▶ _Aim of the task_
Copy every line in the records below that contains the word "phone".

▶ _Supplied data_
□ □ □ □ □ □ □

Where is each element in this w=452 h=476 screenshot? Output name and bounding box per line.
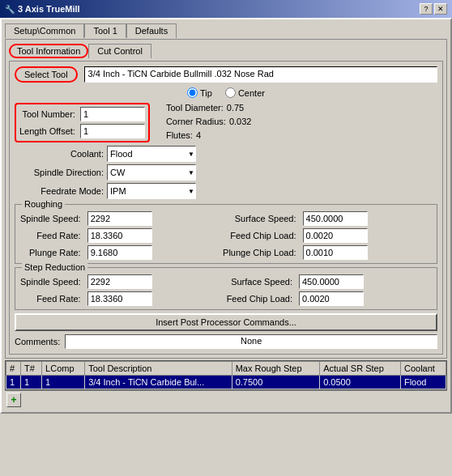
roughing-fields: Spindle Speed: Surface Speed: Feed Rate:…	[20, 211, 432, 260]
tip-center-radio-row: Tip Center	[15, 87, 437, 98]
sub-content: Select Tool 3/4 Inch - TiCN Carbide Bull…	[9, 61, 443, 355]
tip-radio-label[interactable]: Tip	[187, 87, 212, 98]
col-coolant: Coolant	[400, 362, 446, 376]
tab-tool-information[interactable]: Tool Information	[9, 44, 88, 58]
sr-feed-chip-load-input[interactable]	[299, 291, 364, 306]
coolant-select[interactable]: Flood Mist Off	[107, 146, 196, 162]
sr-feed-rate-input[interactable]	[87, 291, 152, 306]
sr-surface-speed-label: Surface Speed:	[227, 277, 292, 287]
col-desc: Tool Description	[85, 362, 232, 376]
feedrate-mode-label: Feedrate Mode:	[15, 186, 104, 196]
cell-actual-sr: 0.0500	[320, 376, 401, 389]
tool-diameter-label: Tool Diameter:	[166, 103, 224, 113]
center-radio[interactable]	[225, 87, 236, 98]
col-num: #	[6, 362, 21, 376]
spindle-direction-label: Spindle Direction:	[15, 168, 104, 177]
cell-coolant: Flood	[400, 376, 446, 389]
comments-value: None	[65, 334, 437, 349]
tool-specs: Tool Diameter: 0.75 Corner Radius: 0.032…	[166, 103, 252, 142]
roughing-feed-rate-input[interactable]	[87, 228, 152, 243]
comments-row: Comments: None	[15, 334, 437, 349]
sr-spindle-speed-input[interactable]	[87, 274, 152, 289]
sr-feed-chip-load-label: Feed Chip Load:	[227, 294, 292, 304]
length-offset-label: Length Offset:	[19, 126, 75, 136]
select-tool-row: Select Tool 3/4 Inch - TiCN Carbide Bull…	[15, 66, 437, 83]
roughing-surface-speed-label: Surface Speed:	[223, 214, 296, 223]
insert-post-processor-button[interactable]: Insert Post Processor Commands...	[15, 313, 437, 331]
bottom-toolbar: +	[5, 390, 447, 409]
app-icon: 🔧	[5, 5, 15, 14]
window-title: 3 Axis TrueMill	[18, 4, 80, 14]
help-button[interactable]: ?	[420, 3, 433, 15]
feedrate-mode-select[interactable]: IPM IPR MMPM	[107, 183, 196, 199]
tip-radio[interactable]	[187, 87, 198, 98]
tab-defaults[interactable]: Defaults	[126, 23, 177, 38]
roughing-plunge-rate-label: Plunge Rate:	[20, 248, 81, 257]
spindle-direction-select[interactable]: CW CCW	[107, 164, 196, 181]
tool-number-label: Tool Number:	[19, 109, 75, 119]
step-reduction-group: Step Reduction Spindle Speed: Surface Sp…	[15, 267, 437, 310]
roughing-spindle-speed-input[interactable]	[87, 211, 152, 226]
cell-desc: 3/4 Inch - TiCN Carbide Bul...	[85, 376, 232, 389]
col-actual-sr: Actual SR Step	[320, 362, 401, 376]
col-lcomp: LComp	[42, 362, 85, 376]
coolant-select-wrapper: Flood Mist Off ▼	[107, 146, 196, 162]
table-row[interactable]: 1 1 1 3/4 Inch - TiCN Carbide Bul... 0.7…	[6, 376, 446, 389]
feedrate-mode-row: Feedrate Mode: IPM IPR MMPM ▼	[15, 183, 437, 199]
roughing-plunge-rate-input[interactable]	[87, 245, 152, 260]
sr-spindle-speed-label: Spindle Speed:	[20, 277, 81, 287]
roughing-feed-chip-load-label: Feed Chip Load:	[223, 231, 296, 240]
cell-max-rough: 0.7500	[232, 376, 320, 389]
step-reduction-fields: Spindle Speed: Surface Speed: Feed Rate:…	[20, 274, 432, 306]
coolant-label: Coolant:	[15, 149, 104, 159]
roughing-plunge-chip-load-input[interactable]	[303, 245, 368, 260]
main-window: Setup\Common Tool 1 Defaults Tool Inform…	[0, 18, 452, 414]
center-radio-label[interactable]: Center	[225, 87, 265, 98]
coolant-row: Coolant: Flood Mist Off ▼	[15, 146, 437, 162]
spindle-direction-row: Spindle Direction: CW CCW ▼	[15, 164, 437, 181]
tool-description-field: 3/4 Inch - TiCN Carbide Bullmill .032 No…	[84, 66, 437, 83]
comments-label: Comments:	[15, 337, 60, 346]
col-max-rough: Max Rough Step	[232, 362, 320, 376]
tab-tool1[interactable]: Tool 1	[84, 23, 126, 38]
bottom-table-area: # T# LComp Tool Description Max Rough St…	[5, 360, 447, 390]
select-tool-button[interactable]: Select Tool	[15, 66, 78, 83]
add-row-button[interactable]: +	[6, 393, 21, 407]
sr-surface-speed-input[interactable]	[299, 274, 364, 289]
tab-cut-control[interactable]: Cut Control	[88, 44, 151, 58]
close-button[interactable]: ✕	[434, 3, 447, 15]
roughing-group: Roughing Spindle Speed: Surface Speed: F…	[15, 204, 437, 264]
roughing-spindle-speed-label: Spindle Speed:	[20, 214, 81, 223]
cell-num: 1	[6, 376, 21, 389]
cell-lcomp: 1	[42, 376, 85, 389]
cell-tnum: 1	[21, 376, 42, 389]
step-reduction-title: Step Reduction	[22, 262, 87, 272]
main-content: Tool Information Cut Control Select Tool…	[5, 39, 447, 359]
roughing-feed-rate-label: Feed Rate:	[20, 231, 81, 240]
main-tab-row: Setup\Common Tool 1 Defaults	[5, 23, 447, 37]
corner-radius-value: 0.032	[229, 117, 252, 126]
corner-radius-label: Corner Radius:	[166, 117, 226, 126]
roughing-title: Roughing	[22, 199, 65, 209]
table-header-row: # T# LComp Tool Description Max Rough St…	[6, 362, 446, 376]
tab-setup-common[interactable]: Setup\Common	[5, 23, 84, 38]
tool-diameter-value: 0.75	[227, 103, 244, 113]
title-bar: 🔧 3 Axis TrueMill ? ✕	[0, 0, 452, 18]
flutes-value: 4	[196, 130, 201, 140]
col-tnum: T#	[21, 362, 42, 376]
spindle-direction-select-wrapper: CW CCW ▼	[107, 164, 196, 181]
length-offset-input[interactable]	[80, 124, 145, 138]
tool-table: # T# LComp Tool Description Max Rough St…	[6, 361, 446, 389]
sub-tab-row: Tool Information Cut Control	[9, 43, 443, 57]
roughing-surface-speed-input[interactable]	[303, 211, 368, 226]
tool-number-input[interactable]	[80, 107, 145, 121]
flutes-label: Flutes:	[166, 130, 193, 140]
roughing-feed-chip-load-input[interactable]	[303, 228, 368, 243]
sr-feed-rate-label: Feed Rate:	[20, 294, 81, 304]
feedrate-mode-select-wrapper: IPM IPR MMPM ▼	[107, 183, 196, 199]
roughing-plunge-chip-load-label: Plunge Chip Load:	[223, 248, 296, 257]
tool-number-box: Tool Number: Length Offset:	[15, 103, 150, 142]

□ □ □ □ □ □ □

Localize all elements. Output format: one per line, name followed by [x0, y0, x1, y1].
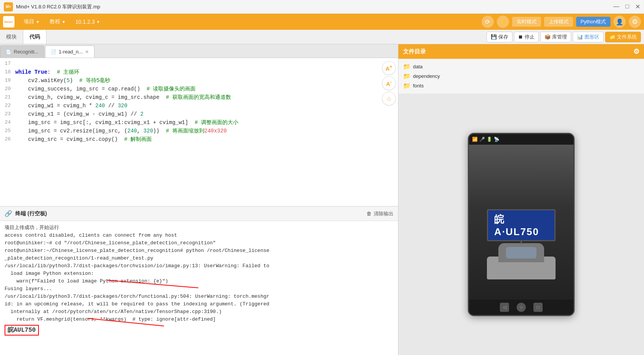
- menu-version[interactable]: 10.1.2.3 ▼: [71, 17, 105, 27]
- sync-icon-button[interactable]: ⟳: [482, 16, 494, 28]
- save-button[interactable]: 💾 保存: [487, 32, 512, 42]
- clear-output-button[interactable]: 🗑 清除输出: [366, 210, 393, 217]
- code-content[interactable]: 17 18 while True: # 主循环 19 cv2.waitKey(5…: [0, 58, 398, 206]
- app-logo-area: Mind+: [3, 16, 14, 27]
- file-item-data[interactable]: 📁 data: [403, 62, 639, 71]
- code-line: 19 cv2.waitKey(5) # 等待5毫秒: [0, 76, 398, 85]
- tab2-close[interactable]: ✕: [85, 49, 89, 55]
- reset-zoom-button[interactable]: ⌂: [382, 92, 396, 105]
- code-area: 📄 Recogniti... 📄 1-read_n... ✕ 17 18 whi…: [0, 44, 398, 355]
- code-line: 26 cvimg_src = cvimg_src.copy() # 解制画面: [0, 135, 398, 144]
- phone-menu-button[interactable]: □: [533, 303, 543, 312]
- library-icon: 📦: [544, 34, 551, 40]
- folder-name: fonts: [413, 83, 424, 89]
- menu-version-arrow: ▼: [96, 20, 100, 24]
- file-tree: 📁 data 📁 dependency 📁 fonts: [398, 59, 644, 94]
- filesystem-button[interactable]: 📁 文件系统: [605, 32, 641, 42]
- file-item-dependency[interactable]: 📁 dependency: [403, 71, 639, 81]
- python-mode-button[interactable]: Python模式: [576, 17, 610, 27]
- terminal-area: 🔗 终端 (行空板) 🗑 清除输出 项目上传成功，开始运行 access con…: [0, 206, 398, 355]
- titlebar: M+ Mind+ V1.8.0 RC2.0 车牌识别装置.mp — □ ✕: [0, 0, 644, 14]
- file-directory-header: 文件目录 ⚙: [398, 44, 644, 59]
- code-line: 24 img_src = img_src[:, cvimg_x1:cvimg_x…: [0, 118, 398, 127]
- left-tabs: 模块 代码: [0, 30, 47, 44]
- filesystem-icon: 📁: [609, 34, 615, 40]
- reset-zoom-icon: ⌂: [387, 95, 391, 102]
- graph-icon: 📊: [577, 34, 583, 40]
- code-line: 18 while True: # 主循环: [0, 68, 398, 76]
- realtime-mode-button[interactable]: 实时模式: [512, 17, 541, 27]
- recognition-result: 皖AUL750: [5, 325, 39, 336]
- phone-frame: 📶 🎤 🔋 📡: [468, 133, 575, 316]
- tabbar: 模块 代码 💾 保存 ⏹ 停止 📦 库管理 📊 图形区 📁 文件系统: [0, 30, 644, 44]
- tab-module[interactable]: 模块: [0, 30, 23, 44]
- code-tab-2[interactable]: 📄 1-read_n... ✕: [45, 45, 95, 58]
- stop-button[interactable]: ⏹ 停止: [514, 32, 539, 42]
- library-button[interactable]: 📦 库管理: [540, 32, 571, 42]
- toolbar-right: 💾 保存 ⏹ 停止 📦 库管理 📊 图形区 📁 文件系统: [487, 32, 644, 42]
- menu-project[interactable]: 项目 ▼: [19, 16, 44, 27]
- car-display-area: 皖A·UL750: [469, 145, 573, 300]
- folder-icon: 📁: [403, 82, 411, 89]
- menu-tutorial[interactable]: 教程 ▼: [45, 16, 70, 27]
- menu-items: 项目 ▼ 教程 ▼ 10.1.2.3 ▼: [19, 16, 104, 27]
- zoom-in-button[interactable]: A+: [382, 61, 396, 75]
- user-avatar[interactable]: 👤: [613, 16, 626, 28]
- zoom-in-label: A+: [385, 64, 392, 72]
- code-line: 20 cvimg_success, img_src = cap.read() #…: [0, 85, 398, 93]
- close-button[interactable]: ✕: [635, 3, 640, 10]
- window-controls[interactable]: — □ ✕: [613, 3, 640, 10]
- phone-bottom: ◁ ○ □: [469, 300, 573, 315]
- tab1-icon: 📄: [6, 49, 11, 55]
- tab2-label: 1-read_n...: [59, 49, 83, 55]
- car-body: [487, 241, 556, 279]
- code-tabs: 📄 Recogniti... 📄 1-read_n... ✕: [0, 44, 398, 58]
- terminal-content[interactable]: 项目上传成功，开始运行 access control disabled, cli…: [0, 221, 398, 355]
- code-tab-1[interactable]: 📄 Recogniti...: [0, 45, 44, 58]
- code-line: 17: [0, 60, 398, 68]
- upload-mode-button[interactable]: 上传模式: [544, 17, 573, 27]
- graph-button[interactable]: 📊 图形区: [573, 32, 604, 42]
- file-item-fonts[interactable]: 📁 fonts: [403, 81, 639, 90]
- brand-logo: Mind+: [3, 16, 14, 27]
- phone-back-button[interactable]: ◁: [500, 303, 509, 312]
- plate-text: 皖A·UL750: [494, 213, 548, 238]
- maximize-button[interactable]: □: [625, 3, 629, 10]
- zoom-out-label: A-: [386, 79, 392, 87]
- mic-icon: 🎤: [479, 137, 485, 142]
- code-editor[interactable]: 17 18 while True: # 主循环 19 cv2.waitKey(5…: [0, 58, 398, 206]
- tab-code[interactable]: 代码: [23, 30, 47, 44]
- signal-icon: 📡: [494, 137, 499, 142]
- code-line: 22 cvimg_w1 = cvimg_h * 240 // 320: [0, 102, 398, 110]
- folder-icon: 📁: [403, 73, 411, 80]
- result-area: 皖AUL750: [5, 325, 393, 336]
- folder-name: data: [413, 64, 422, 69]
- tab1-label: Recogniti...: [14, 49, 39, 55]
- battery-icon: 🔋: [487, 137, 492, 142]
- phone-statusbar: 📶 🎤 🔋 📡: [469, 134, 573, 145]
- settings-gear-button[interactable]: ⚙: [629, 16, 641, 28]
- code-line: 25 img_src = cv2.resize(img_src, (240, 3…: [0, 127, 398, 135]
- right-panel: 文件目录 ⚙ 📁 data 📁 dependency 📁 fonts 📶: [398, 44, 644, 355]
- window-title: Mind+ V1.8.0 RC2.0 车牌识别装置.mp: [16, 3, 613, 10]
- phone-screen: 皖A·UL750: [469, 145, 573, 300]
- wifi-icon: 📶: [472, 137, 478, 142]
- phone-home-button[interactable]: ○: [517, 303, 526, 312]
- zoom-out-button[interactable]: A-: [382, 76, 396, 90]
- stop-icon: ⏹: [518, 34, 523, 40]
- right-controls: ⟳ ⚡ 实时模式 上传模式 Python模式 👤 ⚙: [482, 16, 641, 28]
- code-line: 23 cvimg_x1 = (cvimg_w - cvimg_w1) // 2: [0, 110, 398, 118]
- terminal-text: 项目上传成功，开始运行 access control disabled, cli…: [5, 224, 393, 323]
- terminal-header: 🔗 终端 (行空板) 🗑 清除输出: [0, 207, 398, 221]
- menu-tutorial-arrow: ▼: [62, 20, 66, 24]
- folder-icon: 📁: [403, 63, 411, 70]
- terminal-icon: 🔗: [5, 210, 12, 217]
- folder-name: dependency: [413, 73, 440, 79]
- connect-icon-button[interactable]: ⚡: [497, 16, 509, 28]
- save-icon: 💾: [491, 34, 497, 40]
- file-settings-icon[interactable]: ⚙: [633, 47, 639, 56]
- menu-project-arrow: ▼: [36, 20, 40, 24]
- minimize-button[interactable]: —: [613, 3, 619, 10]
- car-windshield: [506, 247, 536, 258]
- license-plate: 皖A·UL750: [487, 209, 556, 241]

□ □ □ □ □ □ □

▶ _Exercise solution_
- phone-menu-button[interactable]: □: [533, 303, 543, 312]
- phone-frame: 📶 🎤 🔋 📡: [468, 133, 575, 316]
- phone-bottom: ◁ ○ □: [469, 300, 573, 315]
- phone-back-button[interactable]: ◁: [500, 303, 509, 312]
- phone-statusbar: 📶 🎤 🔋 📡: [469, 134, 573, 145]
- phone-screen: 皖A·UL750: [469, 145, 573, 300]
- phone-home-button[interactable]: ○: [517, 303, 526, 312]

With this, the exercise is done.